LAWS(P&H)-1986-1-26

KHUSHAL SINGH Vs. VINOD KUMAR

Decided On January 14, 1986
KHUSHAL SINGH Appellant
V/S
VINOD KUMAR Respondents

JUDGEMENT

(1.) THERE are two revision petitions; one at the instance of the complainant and the other by the State of Punjab against the order of Shri S.S. Tiwana, Chief Judicial Magistrate, Ludhiana whereby he discharged the accused in a warrant case trial at the initial stages. Since the goal of the petitions is common, they shall be taken to have been disposed of by this order.

(2.) ONE of the accused Rattan Singh is said to have contracted to buy a house form Khushal Singh complainant for a sum of Rs. 1,75,000/- and the latter to have received a sum of Rs. 5,000/- as earnest money on 22.5.1980. Allegedly, the same day Rattan Singh accused and his son Vinod Kumar accused took him to the Andhra Bank, Ludhiana and delivered to him a pay order in the sum of Rs. 50,000/- purporting to be a part of the sale money. Two days later, on 24.5.1980 when the complainant through the Punjab National Bank required encashment of the pay order, the Andhra Bank' Ludhiana returned the same with the remarks that it has been reported lost by the purchaser regarding which a police case has been registered and further that it was awaiting instructions in that regard. In this manner, the complainant thought that he was cheated and defrauded by the accused persons because before handing him over the pay order, they had received a receipt from him in the sum of Rs. 50,000/-. In these circumstances- he addressed a complaint to the Senior Superintendent of Police on 26.6.1980 whereupon the case was registered and the accused respondents were put up for trial.

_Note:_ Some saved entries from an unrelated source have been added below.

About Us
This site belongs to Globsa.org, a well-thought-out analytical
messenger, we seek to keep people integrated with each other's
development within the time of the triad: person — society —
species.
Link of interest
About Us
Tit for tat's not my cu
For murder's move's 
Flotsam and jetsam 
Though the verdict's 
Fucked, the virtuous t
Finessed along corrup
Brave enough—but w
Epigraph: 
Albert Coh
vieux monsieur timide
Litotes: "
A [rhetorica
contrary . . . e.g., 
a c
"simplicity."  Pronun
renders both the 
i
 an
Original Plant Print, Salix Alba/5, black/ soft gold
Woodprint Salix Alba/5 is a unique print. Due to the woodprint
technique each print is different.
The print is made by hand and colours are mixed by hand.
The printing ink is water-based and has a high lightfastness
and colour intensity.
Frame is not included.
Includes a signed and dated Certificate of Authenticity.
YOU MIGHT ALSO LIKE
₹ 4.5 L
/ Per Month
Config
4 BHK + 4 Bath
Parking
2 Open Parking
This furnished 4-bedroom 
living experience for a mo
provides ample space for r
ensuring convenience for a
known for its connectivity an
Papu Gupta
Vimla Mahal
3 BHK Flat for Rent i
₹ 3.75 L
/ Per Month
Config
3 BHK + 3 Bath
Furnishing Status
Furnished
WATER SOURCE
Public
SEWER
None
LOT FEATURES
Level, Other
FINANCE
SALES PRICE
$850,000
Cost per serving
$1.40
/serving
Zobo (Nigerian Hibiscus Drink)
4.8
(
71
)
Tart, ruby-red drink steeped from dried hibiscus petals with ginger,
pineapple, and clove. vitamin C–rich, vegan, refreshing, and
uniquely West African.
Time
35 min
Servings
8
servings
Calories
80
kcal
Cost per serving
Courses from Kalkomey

(3.) WHEN the Magistrate is at the stage envisaged under section 239, Criminal Procedure Code, he is required to determine whether there is prima facie case against the accused for his being charged for any offence. At that stage, he is not required to go into meticulous details of the prosecution or to enter into a complicated process of reasoning to doubt the prosecution story. In the given circumstances, to consider the photostat copy of the entry from the Petitioner-writer's register, without confronting the same to the complainant was also not a sound exercise of judicial discretion. There was enough material to go on with the trial, as has been projected by the prosecution. The defence could have its turn at the appropriate stage. These comments would suffice to upset the impugned order without elaborately discussing the merits of the case or meeting the intricate arguments of the learned Chief Judicial Magistrate.